| Extracted records |

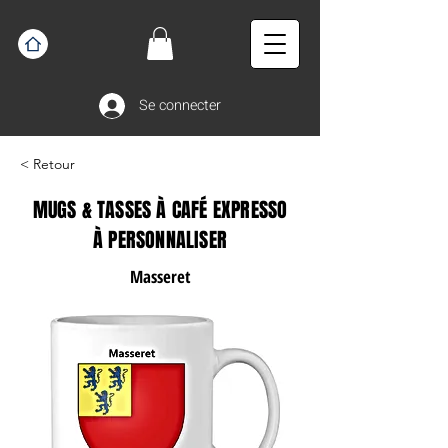
Se connecter
< Retour
MUGS & TASSES À CAFÉ EXPRESSO
À PERSONNALISER
Masseret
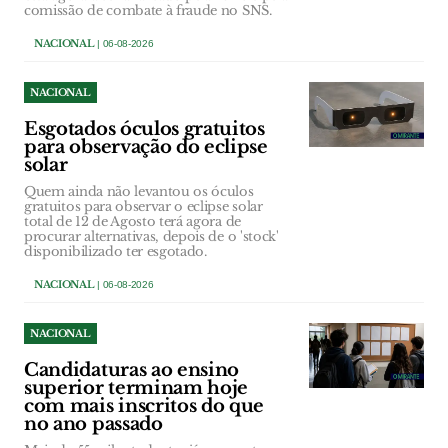
comissão de combate à fraude no SNS.
NACIONAL
| 06-08-2026
NACIONAL
Esgotados óculos gratuitos
para observação do eclipse
solar
Quem ainda não levantou os óculos
gratuitos para observar o eclipse solar
total de 12 de Agosto terá agora de
procurar alternativas, depois de o 'stock'
disponibilizado ter esgotado.
NACIONAL
| 06-08-2026
NACIONAL
Candidaturas ao ensino
superior terminam hoje
com mais inscritos do que
no ano passado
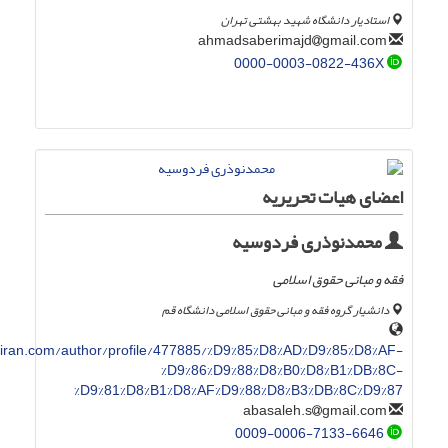
استادیار دانشگاه شهید بهشتی تهران
gmail.com
ahmadsaberimajd
0000-0003-0822-436X
اعضای هیات تحریریه
محمدنوذری فردوسیه
فقه و مبانی حقوق اسلامی
دانشیار گروه فقه و مبانی حقوق اسلامی دانشگاه قم
ran.com/author/profile/477885/%D9%85%D8%AD%D9%85%D8%AF-
%D9%86%D9%88%D8%B0%D8%B1%DB%8C-
%D9%81%D8%B1%D8%AF%D9%88%D8%B3%DB%8C%D9%87
gmail.com
abasaleh.s
0009-0006-7133-6646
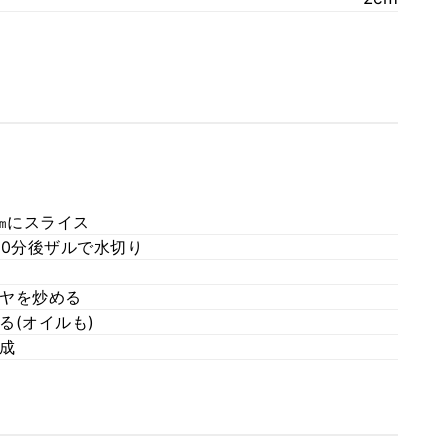
㎜にスライス
10分後ザルで水切り
ヤを炒める
る(オイルも)
成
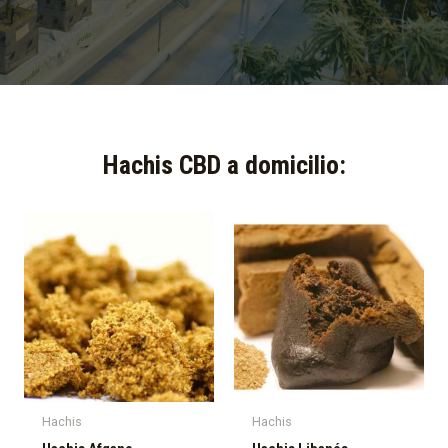
Hachis CBD a domicilio:​
Hachis
Hachis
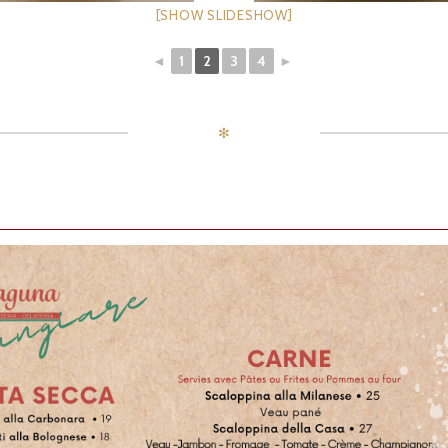
[SHOW SLIDESHOW]
◄
1
2
3
4
►
✻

| Exercise instructions |
The expected output is an exact copy of the lines from the one holding "superior terminam hoje" through the last line of the listing above, with the pictures omitted.

| Response to the task |
superior terminam hoje
com mais inscritos do que
no ano passado
استادیار دانشگاه شهید بهشتی تهران
gmail.com
ahmadsaberimajd
0000-0003-0822-436X
اعضای هیات تحریریه
محمدنوذری فردوسیه
فقه و مبانی حقوق اسلامی
دانشیار گروه فقه و مبانی حقوق اسلامی دانشگاه قم
ran.com/author/profile/477885/%D9%85%D8%AD%D9%85%D8%AF-
%D9%86%D9%88%D8%B0%D8%B1%DB%8C-
%D9%81%D8%B1%D8%AF%D9%88%D8%B3%DB%8C%D9%87
gmail.com
abasaleh.s
0009-0006-7133-6646
㎜にスライス
10分後ザルで水切り
ヤを炒める
る(オイルも)
成
Hachis CBD a domicilio:​
Hachis
Hachis
[SHOW SLIDESHOW]
◄
1
2
3
4
►
✻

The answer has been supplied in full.